THE PROBLEM.
This exercise calls for the records to be returned exactly, with images removed.

EXTRACTED RECORDS.
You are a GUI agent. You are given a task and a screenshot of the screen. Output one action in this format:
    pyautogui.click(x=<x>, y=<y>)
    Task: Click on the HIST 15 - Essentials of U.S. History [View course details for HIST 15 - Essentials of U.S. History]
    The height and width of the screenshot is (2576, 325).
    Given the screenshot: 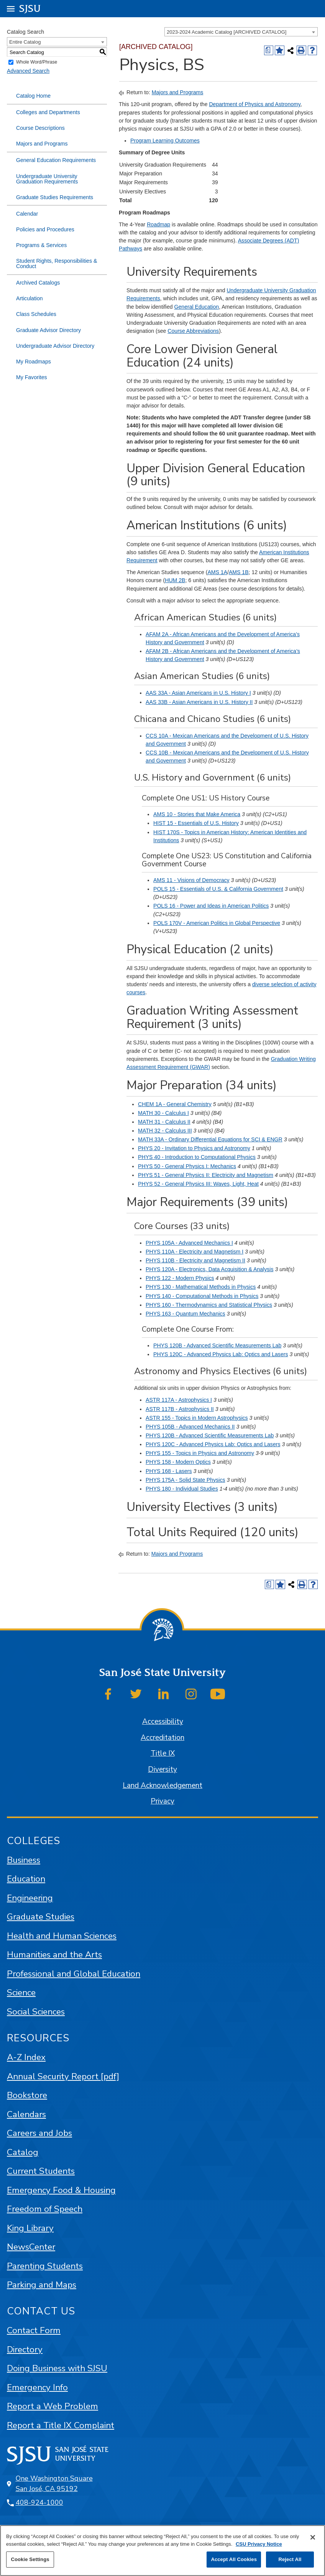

EXERCISE OUTPUT.
You are a GUI agent. You are given a task and a screenshot of the screen. Output one action in this format:
    pyautogui.click(x=<x>, y=<y>)
    Task: Click on the HIST 15 - Essentials of U.S. History [View course details for HIST 15 - Essentials of U.S. History]
    The height and width of the screenshot is (2576, 325).
    Given the screenshot: 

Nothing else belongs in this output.